TASK ITEM: Return the material below exactly, but only from the line with "4 à 5 semaines" through the line with "содержащейся на Веб-сайте или других", and without its pictures.
--------
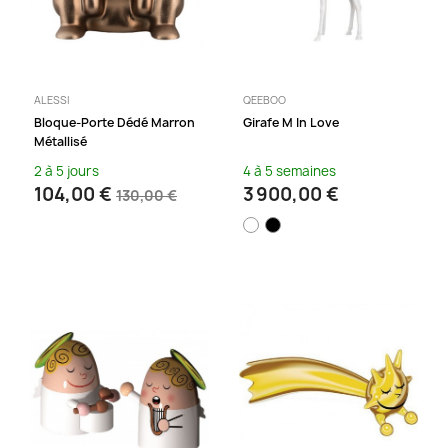
ALESSI
QEEBOO
Bloque-Porte Dédé Marron
Girafe M In Love
Métallisé
2 à 5 jours
4 à 5 semaines
104,00 €
3 900,00 €
130,00 €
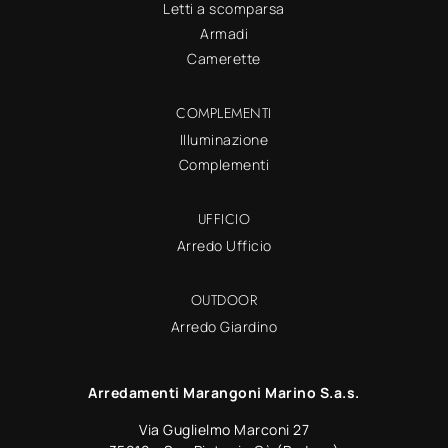
Letti a scomparsa
Armadi
Camerette
COMPLEMENTI
Illuminazione
Complementi
UFFICIO
Arredo Ufficio
OUTDOOR
Arredo Giardino
Arredamenti Marangoni Marino S.a.s.
Via Guglielmo Marconi 27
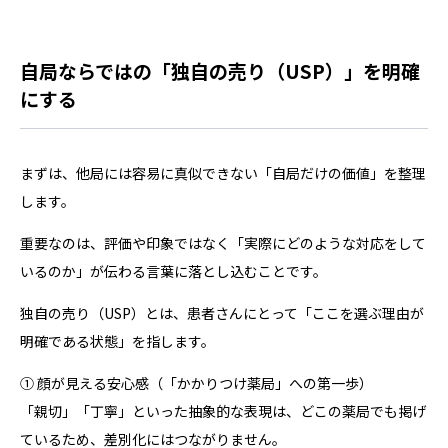
自局ならではの「独自の売り（USP）」を明確
にする
まずは、他局には容易に真似できない「自局だけの価値」を整理
します。
重要なのは、評価や印象ではなく「実際にどのような対応をして
いるのか」が伝わる言葉に落とし込むことです。
独自の売り（USP）とは、患者さんにとって「ここを選ぶ理由が
明確である状態」を指します。
① 顔が見える安心感（「かかりつけ薬局」への第一歩）
「親切」「丁寧」といった抽象的な表現は、どこの薬局でも掲げ
ているため、差別化にはつながりません。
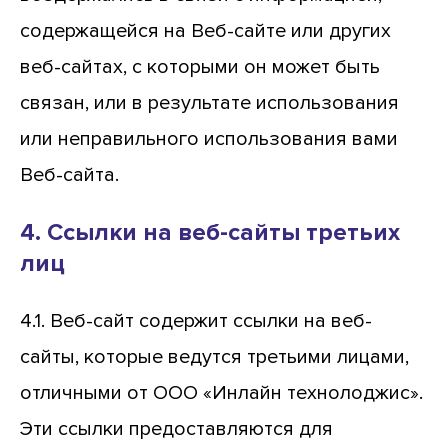
содержащейся на Веб-сайте или других
веб-сайтах, с которыми он может быть
связан, или в результате использования
или неправильного использования вами
Веб-сайта.
4. Ссылки на веб-сайты третьих
лиц
4.1. Веб-сайт содержит ссылки на веб-
сайты, которые ведутся третьими лицами,
отличными от ООО «Инлайн технолоджис».
Эти ссылки предоставляются для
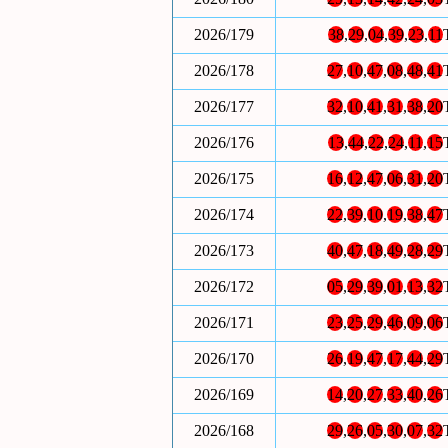
2026/179
38
,
29
,
04
,
39
,
23
,
11
2026/178
27
,
10
,
47
,
08
,
48
,
41
2026/177
32
,
10
,
41
,
31
,
38
,
20
2026/176
13
,
44
,
22
,
24
,
11
,
15
2026/175
16
,
12
,
47
,
06
,
31
,
20
2026/174
22
,
39
,
10
,
19
,
38
,
47
2026/173
40
,
47
,
18
,
49
,
28
,
29
2026/172
05
,
29
,
39
,
01
,
13
,
32
2026/171
23
,
25
,
29
,
46
,
09
,
06
2026/170
26
,
19
,
47
,
17
,
44
,
29
2026/169
14
,
20
,
27
,
33
,
40
,
26
2026/168
29
,
26
,
05
,
30
,
07
,
32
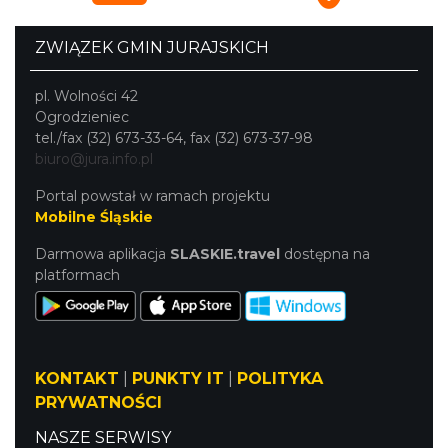
ZWIĄZEK GMIN JURAJSKICH
pl. Wolności 42
Ogrodzieniec
tel./fax (32) 673-33-64, fax (32) 673-37-98
biuro@jura.info.pl
Portal powstał w ramach projektu
Mobilne Śląskie
Darmowa aplikacja
SLASKIE.travel
dostępna na
platformach
KONTAKT
|
PUNKTY IT
|
POLITYKA
PRYWATNOŚCI
NASZE SERWISY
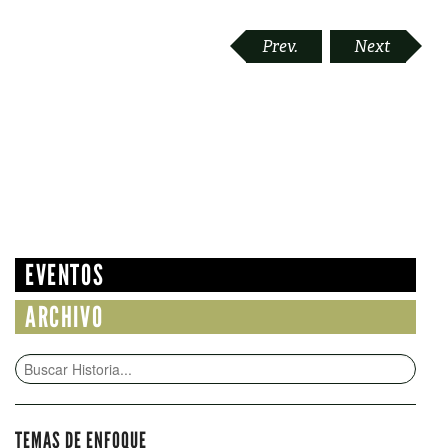
POST
Prev.
Next
NAVIGATION
EVENTOS
ARCHIVO
TEMAS DE ENFOQUE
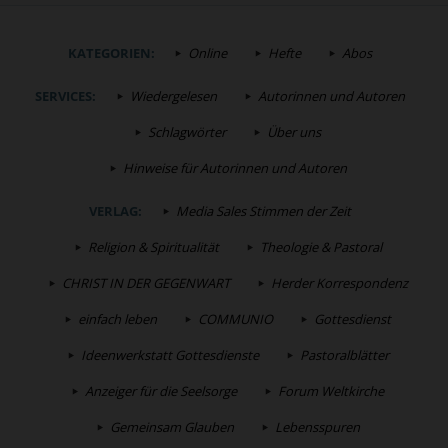
KATEGORIEN:
Online
Hefte
Abos
SERVICES:
Wiedergelesen
Autorinnen und Autoren
Schlagwörter
Über uns
Hinweise für Autorinnen und Autoren
VERLAG:
Media Sales Stimmen der Zeit
Religion & Spiritualität
Theologie & Pastoral
CHRIST IN DER GEGENWART
Herder Korrespondenz
einfach leben
COMMUNIO
Gottesdienst
Ideenwerkstatt Gottesdienste
Pastoralblätter
Anzeiger für die Seelsorge
Forum Weltkirche
Gemeinsam Glauben
Lebensspuren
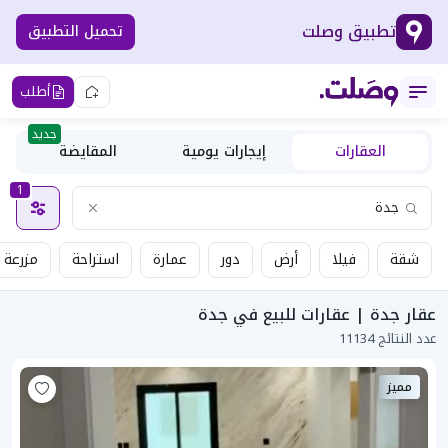
تطبيق وصلت
تحميل التطبيق
أطلب
جديد
العقارات
إيجارات يومية
المقايضة
1
شقة
فيلا
أرض
دور
عمارة
استراحة
مزرعة
عقار جدة | عقارات للبيع في جدة
عدد النتائج 11134
مميز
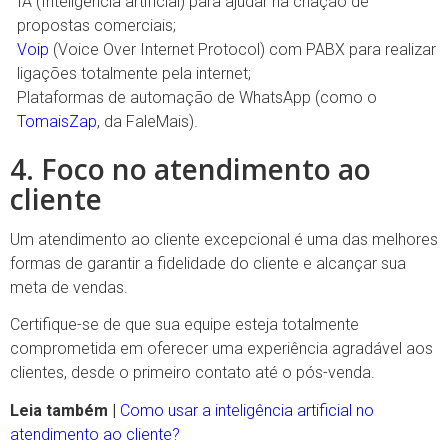
IA (Inteligência artificial) para ajudar na criação de
propostas comerciais;
Voip
(Voice Over Internet Protocol) com PABX para realizar
ligações totalmente pela internet;
Plataformas de automação de WhatsApp (como o
TomaisZap
, da FaleMais).
4. Foco no atendimento ao
cliente
Um atendimento ao cliente excepcional é uma das melhores
formas de garantir a fidelidade do cliente e alcançar sua
meta de vendas.
Certifique-se de que sua equipe esteja totalmente
comprometida em oferecer uma experiência agradável aos
clientes, desde o primeiro contato até o pós-venda.
Leia também |
Como usar a inteligência artificial no
atendimento ao cliente?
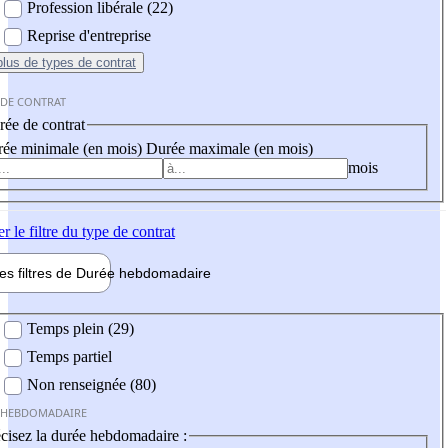
Profession libérale (22)
Reprise d'entreprise
plus
de types de contrat
 DE CONTRAT
ée de contrat
ée minimale (en mois)
Durée maximale (en mois)
mois
er
le filtre du type de contrat
les filtres de
Durée hebdo
madaire
 hebdomadaire
Temps plein (29)
Temps partiel
Non renseignée (80)
 HEBDOMADAIRE
cisez la durée hebdomadaire :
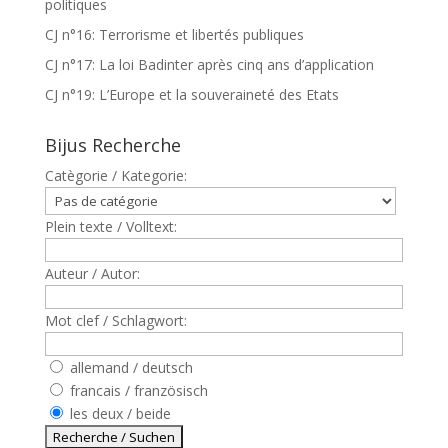
politiques
CJ n°16: Terrorisme et libertés publiques
CJ n°17: La loi Badinter après cinq ans d’application
CJ n°19: L’Europe et la souveraineté des Etats
Bijus Recherche
Catègorie / Kategorie:
Plein texte / Volltext:
Auteur / Autor:
Mot clef / Schlagwort:
allemand / deutsch
francais / französisch
les deux / beide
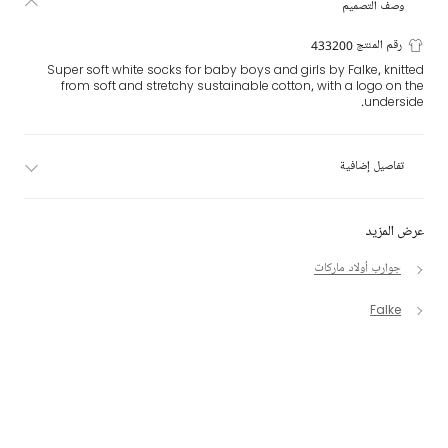
وصف التصميم
رقم المنتج 433200
Super soft white socks for baby boys and girls by Falke, knitted
from soft and stretchy sustainable cotton, with a logo on the
underside.
تفاصيل إضافية
عرض المزيد
جوارب أولاد ماركات
Falke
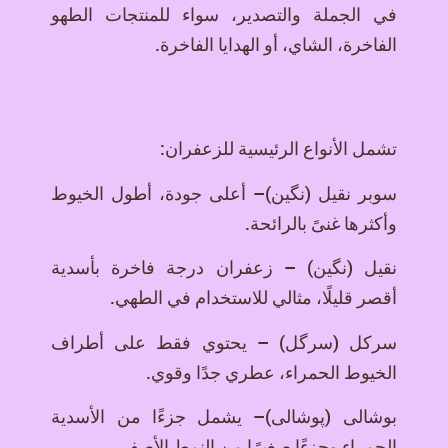
في الجملة والتصدير، سواء للمنتجات الطهو
الفاخرة، الشاي، أو الهدايا الفاخرة.
تشمل الأنواع الرئيسية للزعفران:
سوبر نقیل (نگین)– أعلى جودة، أطول الخيوط
وأكثرها غنىً بالرائحة.
نقیل (نگین) – زعفران درجة فاخرة بأسدية
أقصر قليلًا، مثالي للاستخدام في الطهي.
سرکل (سرگل) – يحتوي فقط على أطراف
الخيوط الحمراء، عطري جدًا وقوي.
بوشالی (پوشالی)– يشمل جزءًا من الأسدية
الحمراء وجزءًا صغيرًا من النمط الأصفر.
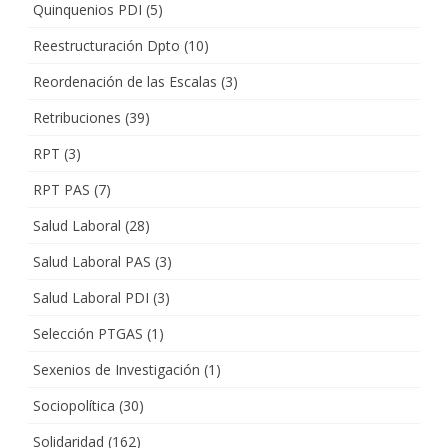
Quinquenios PDI
(5)
Reestructuración Dpto
(10)
Reordenación de las Escalas
(3)
Retribuciones
(39)
RPT
(3)
RPT PAS
(7)
Salud Laboral
(28)
Salud Laboral PAS
(3)
Salud Laboral PDI
(3)
Selección PTGAS
(1)
Sexenios de Investigación
(1)
Sociopolítica
(30)
Solidaridad
(162)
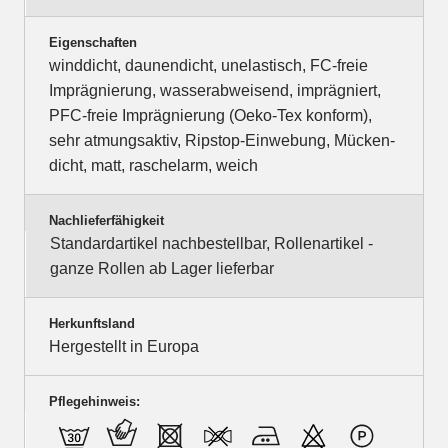
Eigenschaften
winddicht, daunendicht, unelastisch, FC-freie
Imprägnierung, wasserabweisend, imprägniert,
PFC-freie Imprägnierung (Oeko-Tex konform),
sehr atmungsaktiv, Ripstop-Einwebung, Mücken-
dicht, matt, raschelarm, weich
Nachlieferfähigkeit
Standardartikel nachbestellbar, Rollenartikel -
ganze Rollen ab Lager lieferbar
Herkunftsland
Hergestellt in Europa
Pflegehinweis:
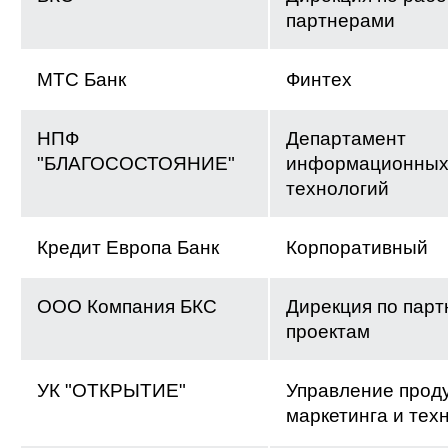
партнерами
МТС Банк
Финтех
НПФ
Департамент
"БЛАГОСОСТОЯНИЕ"
информационны
технологий
Кредит Европа Банк
Корпоративный
ООО Компания БКС
Дирекция по парт
проектам
УК "ОТКРЫТИЕ"
Управление проду
маркетинга и тех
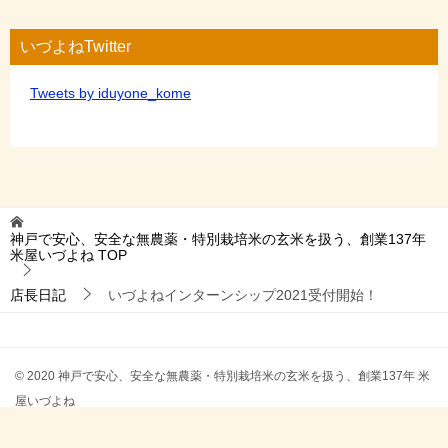
いづよねTwitter
Tweets by iduyone_kome
神戸で安心、安全な無農薬・特別栽培米の玄米を扱う、創業137年
米屋いづよね
TOP
店長日記
いづよねインターンシップ2021受付開始！
© 2020 神戸で安心、安全な無農薬・特別栽培米の玄米を扱う、創業137年 米
屋いづよね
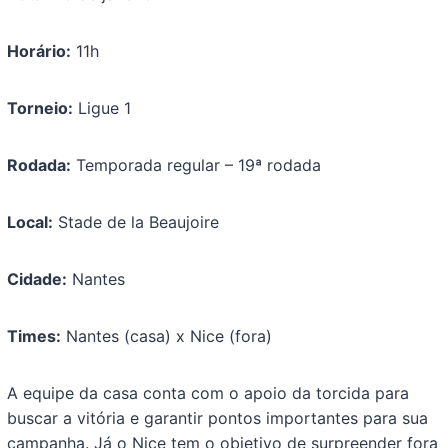
Horário:
11h
Torneio:
Ligue 1
Rodada:
Temporada regular – 19ª rodada
Local:
Stade de la Beaujoire
Cidade:
Nantes
Times:
Nantes (casa) x Nice (fora)
A equipe da casa conta com o apoio da torcida para
buscar a vitória e garantir pontos importantes para sua
campanha. Já o Nice tem o objetivo de surpreender fora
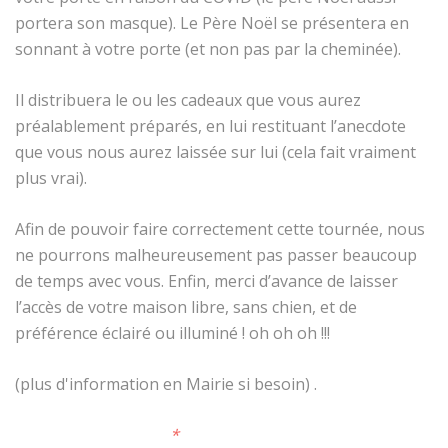
portera son masque). Le Père Noël se présentera en
sonnant à votre porte (et non pas par la cheminée).
Il distribuera le ou les cadeaux que vous aurez
préalablement préparés, en lui restituant l’anecdote
que vous nous aurez laissée sur lui (cela fait vraiment
plus vrai).
Afin de pouvoir faire correctement cette tournée, nous
ne pourrons malheureusement pas passer beaucoup
de temps avec vous. Enfin, merci d’avance de laisser
l’accès de votre maison libre, sans chien, et de
préférence éclairé ou illuminé ! oh oh oh !!!
(plus d'information en Mairie si besoin) .
*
--------
OUTPUT OF THE EXERCISE:
4 à 5 semaines
104,00 €
3 900,00 €
130,00 €
Letti a scomparsa
Armadi
Camerette
COMPLEMENTI
Illuminazione
Complementi
UFFICIO
Arredo Ufficio
OUTDOOR
Arredo Giardino
Arredamenti Marangoni Marino S.a.s.
Via Guglielmo Marconi 27
自局ならではの「独自の売り（USP）」を明確
にする
まずは、他局には容易に真似できない「自局だけの価値」を整理
します。
重要なのは、評価や印象ではなく「実際にどのような対応をして
いるのか」が伝わる言葉に落とし込むことです。
独自の売り（USP）とは、患者さんにとって「ここを選ぶ理由が
明確である状態」を指します。
① 顔が見える安心感（「かかりつけ薬局」への第一歩）
「親切」「丁寧」といった抽象的な表現は、どこの薬局でも掲げ
ているため、差別化にはつながりません。
содержащейся на Веб-сайте или других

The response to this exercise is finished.